Tuesday, February 19, 2008 Free Headline Alerts

RAMALLAH Palestinian Authority chairman Mahmoud Abbas plans to replace his security detail with those trained by the United States.

PA sources said Abbas has been discussing the replacement of his personal security force with the Bush administration. They said the PA chairman wants a U.S. contractor to train his bodyguards in Western techniques and in the use of advanced equipment.

"Abu Mazen [Abbas] was very impressed by the security around President [George] Bush during his visit to Ramallah [in January 2008]," a PA source said. "Abbas has already discussed this with senior U.S. officials."

The sources said Abbas, opposed by several senior members of his Fatah movement, has contacted Blackwater USA, a key contractor in Iraq, for the training of a new bodyguard unit. They said Blackwater has quietly been examining the Presidential Guard and Force 17, the two units responsible for Abbas's protection.

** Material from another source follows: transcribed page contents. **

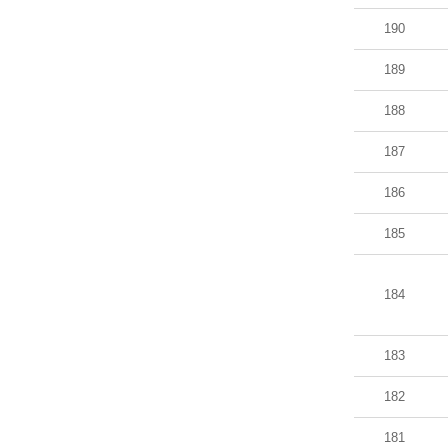
190
189
188
187
186
185
184
183
182
181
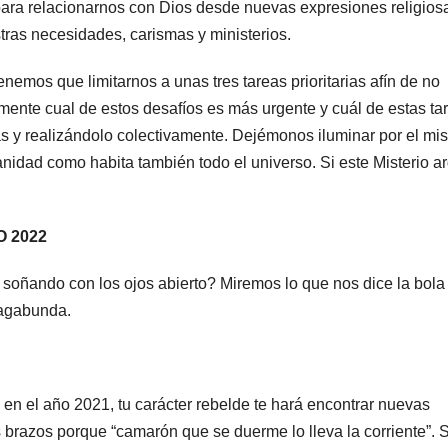
para relacionarnos con Dios desde nuevas expresiones religios
ras necesidades, carismas y ministerios.
nemos que limitarnos a unas tres tareas prioritarias afín de no
nte cual de estos desafíos es más urgente y cuál de estas ta
s y realizándolo colectivamente. Dejémonos iluminar por el mis
anidad como habita también todo el universo. Si este Misterio a
 2022
 soñando con los ojos abierto?
Miremos lo que nos dice la bola
vagabunda.
 en el año 2021, tu carácter rebelde te hará encontrar nuevas
 brazos porque “camarón que se duerme lo lleva la corriente”. S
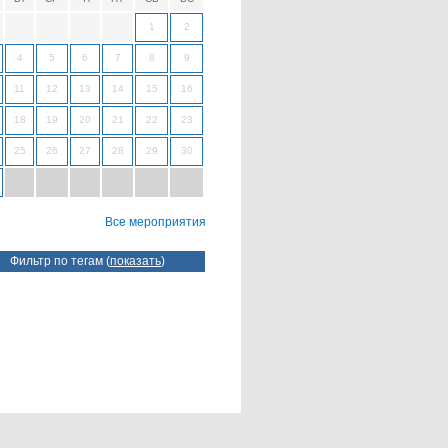
1
2
4
5
6
7
8
9
11
12
13
14
15
16
18
19
20
21
22
23
25
26
27
28
29
30
Все мероприятия
Фильтр по тегам (
показать
)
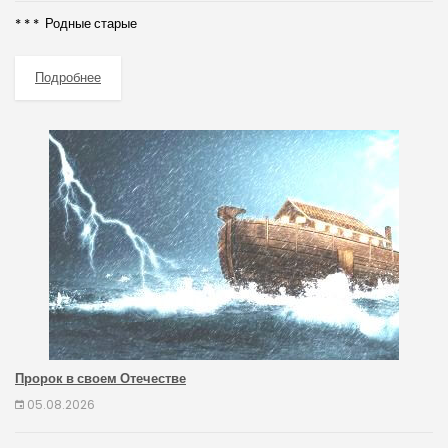
* * * Родные старые
Подробнее
Пророк в своем Отечестве
05.08.2026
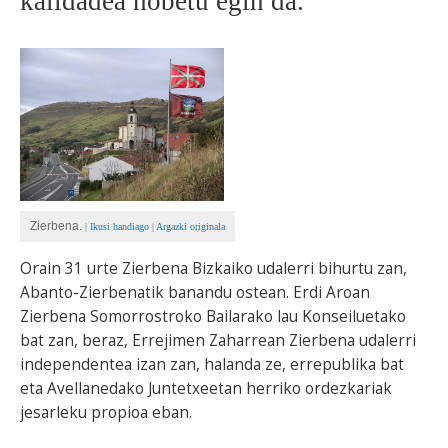
kalidadea hobetu egin da.
BEREZIAK
ARGAZKIAK
... AUKERA GEHIAGO
Zierbena.
|
Ikusi handiago
|
Argazki originala
Orain 31 urte Zierbena Bizkaiko udalerri bihurtu zan,
Abanto-Zierbenatik banandu ostean. Erdi Aroan
Zierbena Somorrostroko Bailarako lau Konseiluetako
bat zan, beraz, Errejimen Zaharrean Zierbena udalerri
independentea izan zan, halanda ze, errepublika bat
eta Avellanedako Juntetxeetan herriko ordezkariak
jesarleku propioa eban.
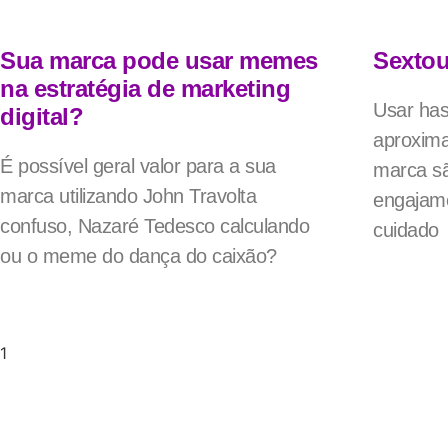
Sua marca pode usar memes
Sextou
na estratégia de marketing
Usar ha
digital?
aproxim
É possível geral valor para a sua
marca sã
marca utilizando John Travolta
engajame
confuso, Nazaré Tedesco calculando
cuidado
ou o meme do dança do caixão?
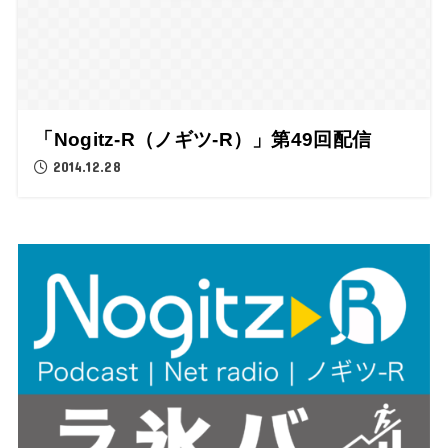
「Nogitz-R（ノギツ-R）」第49回配信
2014.12.28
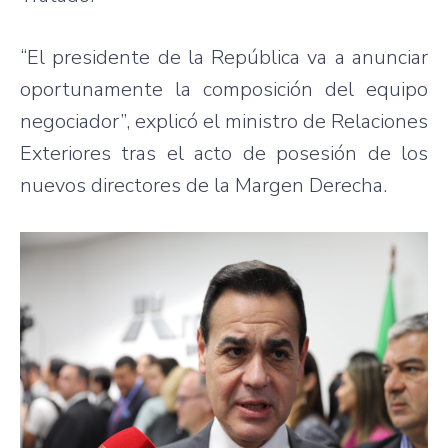
“El presidente de la República va a anunciar
oportunamente la composición del equipo
negociador”, explicó el ministro de Relaciones
Exteriores tras el acto de posesión de los
nuevos directores de la Margen Derecha.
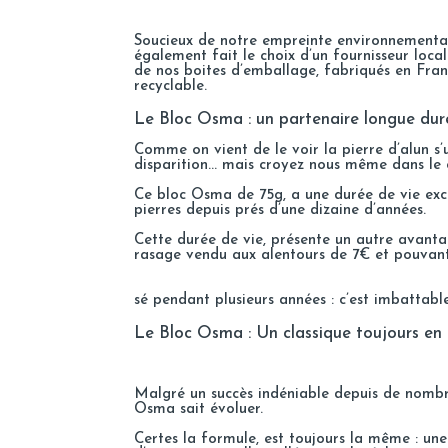
Soucieux de notre empreinte environnementa
également fait le choix d’un fournisseur loca
de nos boites d’emballage, fabriqués en Fran
recyclable.
Le Bloc Osma : un partenaire longue dur
Comme on vient de le voir la pierre d’alun s’u
disparition… mais croyez nous même dans le ca
Ce bloc Osma de 75g, a une durée de vie exce
pierres depuis prés d’une dizaine d’années.
Cette durée de vie, présente un autre avanta
rasage vendu aux alentours de 7€ et pouvant 
sé pendant plusieurs années : c’est imbattable
Le Bloc Osma : Un classique toujours en 
Malgré un succès indéniable depuis de nombr
Osma sait évoluer.
Certes la formule, est toujours la même : un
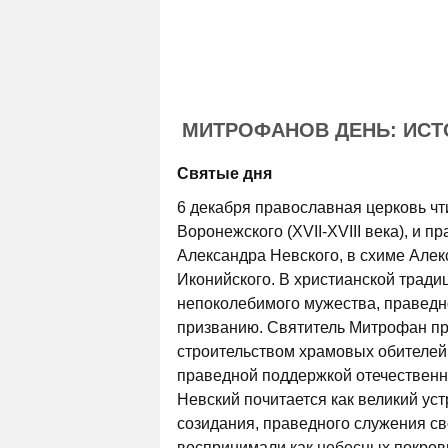
МИТРОФАНОВ ДЕНЬ: ИСТ
Святые дня
6 декабря православная церковь чт
Воронежского (XVII-XVIII века), и п
Александра Невского, в схиме Алекс
Иконийского. В христианской тради
непоколебимого мужества, праведно
призванию. Святитель Митрофан п
строительством храмовых обителей
праведной поддержкой отечественн
Невский почитается как великий уст
созидания, праведного служения с
воспринимали как небесных покрови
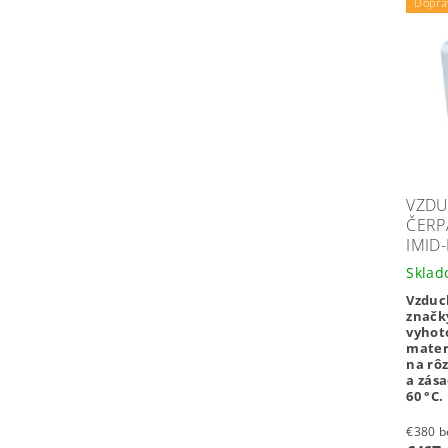
Dopra
VZD
ČERP
IMID
Skla
Vzduc
znač
vyhot
mater
na rôz
a zás
60 °C.
€3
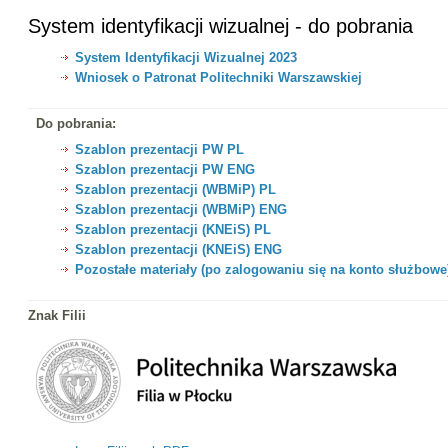
System identyfikacji wizualnej - do pobrania
System Identyfikacji Wizualnej 2023
Wniosek o Patronat Politechniki Warszawskiej
Do pobrania:
Szablon prezentacji PW PL
Szablon prezentacji PW ENG
Szablon prezentacji (WBMiP) PL
Szablon prezentacji (WBMiP) ENG
Szablon prezentacji (KNEiS) PL
Szablon prezentacji (KNEiS) ENG
Pozostałe materiały (po zalogowaniu się na konto służbow
Znak Filii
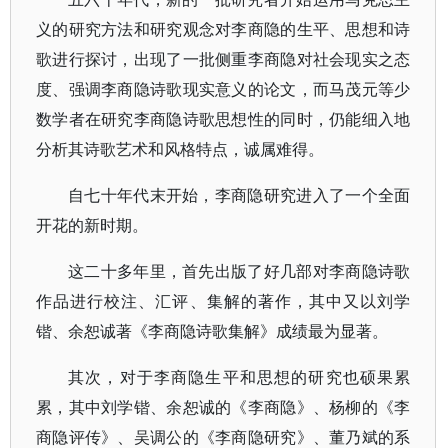
义的研究方法和研究观念对李商隐的生平、思想和诗
歌进行探讨，出现了一批侧重李商隐对社会现实之态
度、强调李商隐诗歌现实意义的论文，而马茂元等少
数学者在研究李商隐诗歌思想性的同时，仍能细入地
分析其诗歌艺术和风格特点，诚属难得。
自七十年代末开始，李商隐研究进入了一个全面
开花的新时期。
这二十多年里，首先出版了好几部对李商隐诗歌
作品进行校注、汇评、集解的著作，其中又以刘学
锴、余恕诚著《李商隐诗歌集解》成绩最为显著。
其次，对于李商隐生平和思想的研究也硕果累
累，其中刘学锴、余恕诚的《李商隐》、杨柳的《李
商隐评传》、吴调公的《李商隐研究》、董乃斌的系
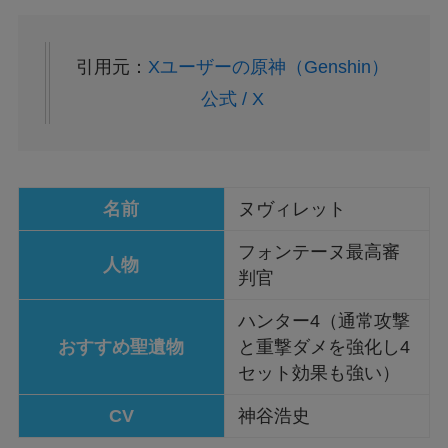
引用元：
Xユーザーの原神（Genshin）
公式 / X
名前
ヌヴィレット
フォンテーヌ最高審
人物
判官
ハンター4（通常攻撃
おすすめ聖遺物
と重撃ダメを強化し4
セット効果も強い）
CV
神谷浩史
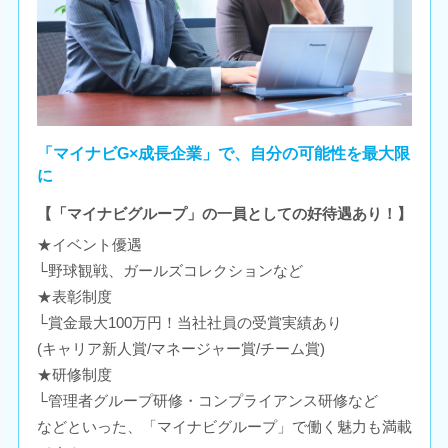
「マイナビG×成長企業」で、自分の可能性を最大限
に
【「マイナビグループ」の一員としての好待遇あり！】
★イベント優遇
└野球観戦、ガールズコレクションなど
★表彰制度
└賞金最大100万円！当社社員の受賞実績あり
(キャリア新人賞/マネージャー賞/チーム賞)
★研修制度
└管理者グループ研修・コンプライアンス研修など
などといった、「マイナビグループ」で働く魅力も満載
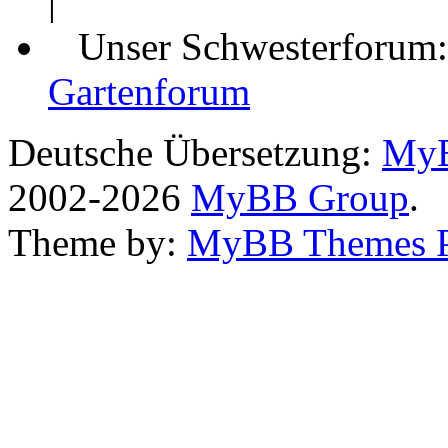
|
Unser Schwesterforum
Gartenforum
Deutsche Übersetzung:
MyB
2002-2026
MyBB Group
.
Theme by:
MyBB Themes 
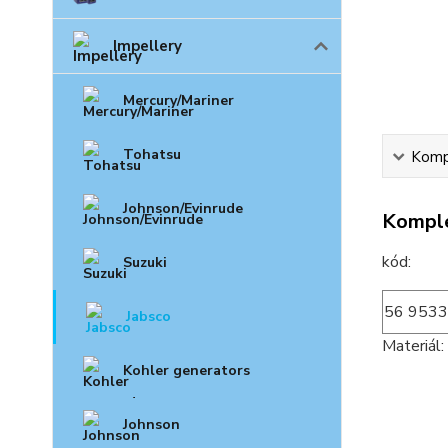
Impellery
Mercury/Mariner
Tohatsu
Kompl
Johnson/Evinrude
Komple
k
Suzuki
56 9533
Jabsco
Materiál
Kohler generators
Johnson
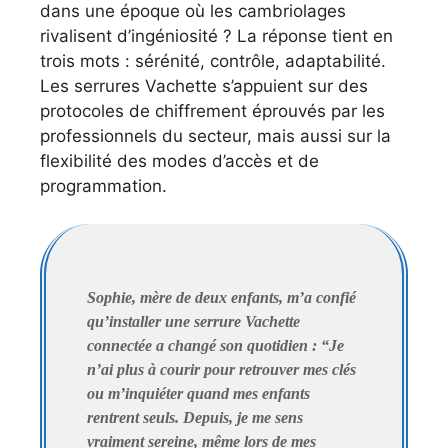
dans une époque où les cambriolages
rivalisent d’ingéniosité ? La réponse tient en
trois mots : sérénité, contrôle, adaptabilité.
Les serrures Vachette s’appuient sur des
protocoles de chiffrement éprouvés par les
professionnels du secteur, mais aussi sur la
flexibilité des modes d’accès et de
programmation.
Sophie, mère de deux enfants, m’a confié
qu’installer une serrure Vachette
connectée a changé son quotidien : “Je
n’ai plus à courir pour retrouver mes clés
ou m’inquiéter quand mes enfants
rentrent seuls. Depuis, je me sens
vraiment sereine, même lors de mes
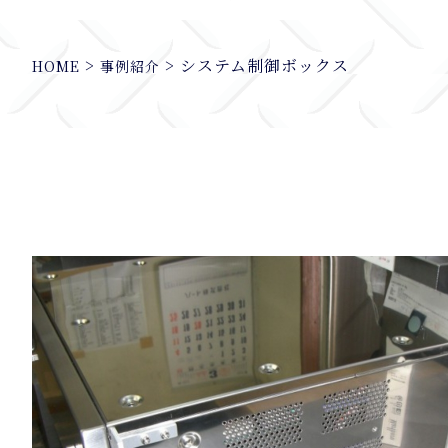
>
>
システム制御ボックス
HOME
事例紹介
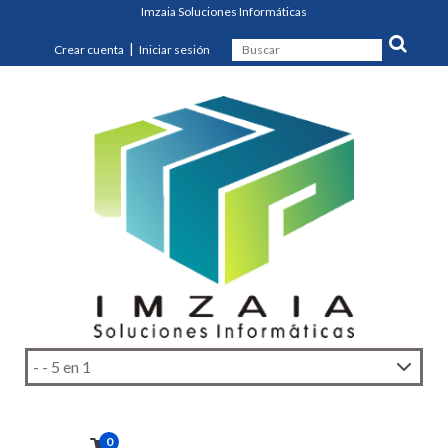
Imzaia Soluciones Informáticas
|
Crear cuenta
Iniciar sesión
0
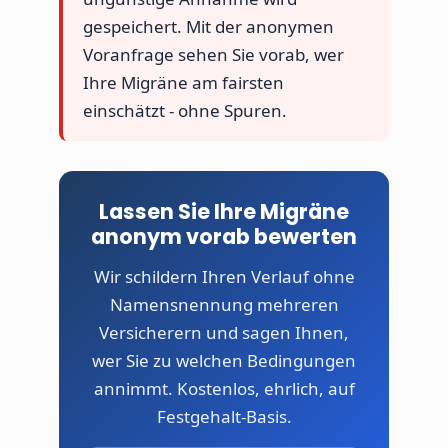
gespeichert. Mit der anonymen
Voranfrage sehen Sie vorab, wer
Ihre Migräne am fairsten
einschätzt - ohne Spuren.
Lassen Sie Ihre Migräne
anonym vorab bewerten
Wir schildern Ihren Verlauf ohne
Namensnennung mehreren
Versicherern und sagen Ihnen,
wer Sie zu welchen Bedingungen
annimmt. Kostenlos, ehrlich, auf
Festgehalt-Basis.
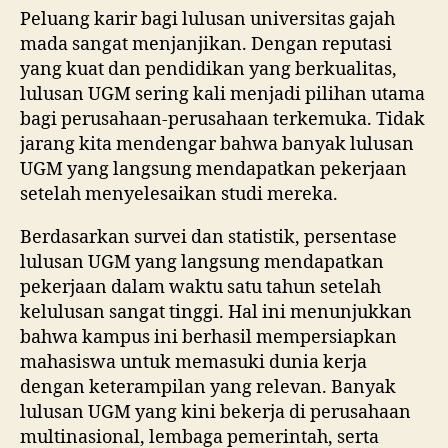
Peluang karir bagi lulusan universitas gajah
mada sangat menjanjikan. Dengan reputasi
yang kuat dan pendidikan yang berkualitas,
lulusan UGM sering kali menjadi pilihan utama
bagi perusahaan-perusahaan terkemuka. Tidak
jarang kita mendengar bahwa banyak lulusan
UGM yang langsung mendapatkan pekerjaan
setelah menyelesaikan studi mereka.
Berdasarkan survei dan statistik, persentase
lulusan UGM yang langsung mendapatkan
pekerjaan dalam waktu satu tahun setelah
kelulusan sangat tinggi. Hal ini menunjukkan
bahwa kampus ini berhasil mempersiapkan
mahasiswa untuk memasuki dunia kerja
dengan keterampilan yang relevan. Banyak
lulusan UGM yang kini bekerja di perusahaan
multinasional, lembaga pemerintah, serta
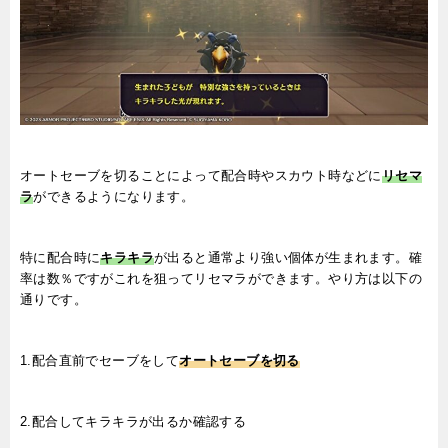
オートセーブを切ることによって配合時やスカウト時などに
リセマ
ラ
ができるようになります。
特に配合時に
キラキラ
が出ると通常より強い個体が生まれます。確
率は数％ですがこれを狙ってリセマラができます。やり方は以下の
通りです。
1.配合直前でセーブをして
オートセーブ
を切る
2.配合してキラキラが出るか確認する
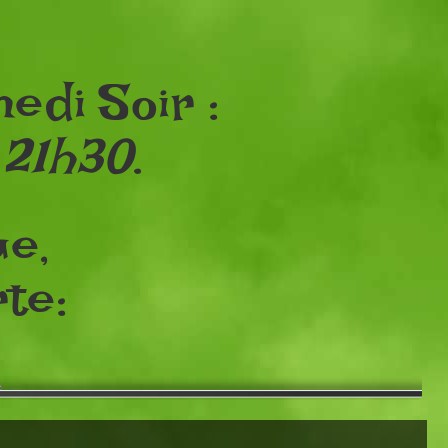
edi Soir :
 21h30
.
ue,
te:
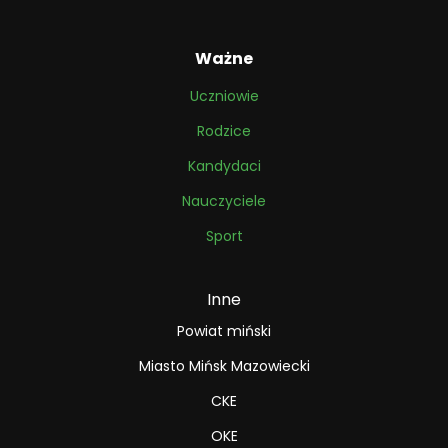
Ważne
Uczniowie
Rodzice
Kandydaci
Nauczyciele
Sport
Inne
Powiat miński
Miasto Mińsk Mazowiecki
CKE
OKE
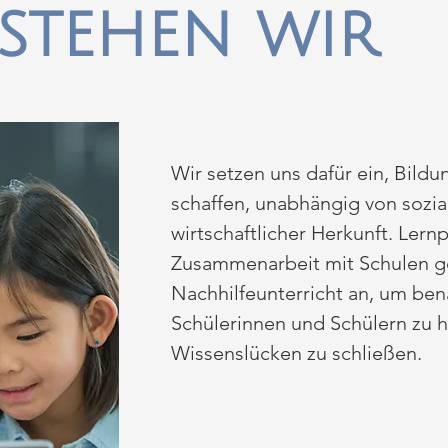
stehen wir
Wir setzen uns dafür ein, Bildu
schaffen, unabhängig von sozia
wirtschaftlicher Herkunft. Lernp
Zusammenarbeit mit Schulen g
Nachhilfeunterricht an, um ben
Schülerinnen und Schülern zu h
Wissenslücken zu schließen.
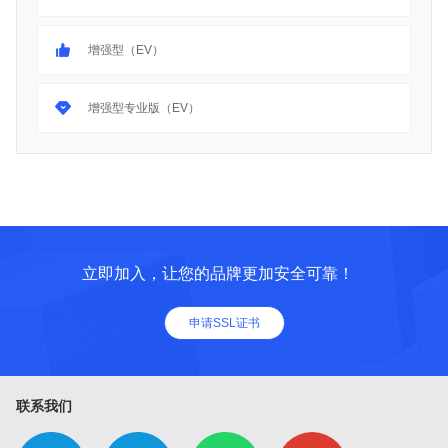
增强型（EV）
增强型专业版（EV）
立即加入，让您的品牌更加安全可靠！
申请SSL证书
联系我们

"Force 17 has no loyalty to Abbas," the source said. "They are all Arafat's people and this makes Abbas uncomfortable. He does not feel they will protect him."

The sources said the introduction of Blackwater has alarmed PA security officials. They said senior officers sent to retirement have not been replaced and expressed concern that Blackwater would be responsible for all recruitment, training and equipping of presidential security.

So far, Blackwater has not signed a contract with the PA, the sources said. But they said U.S. officials responsible for enhancing PA security support the employment of Blackwater as a means to significantly bolster Palestinian capabilities.

The United States, as part of an $86 million program, has been financing the training and equipping of PA forces. In January, a battalion of PA National Security Force officers was sent for training to a U.S.-financed police center outside Amman. The center trained more than 30,000 Iraqi police officers from 2004 through 2007.

"Abbas likes the U.S. approach to VIP security, which is unobtrusive, quiet and highly professional," a Western security source said.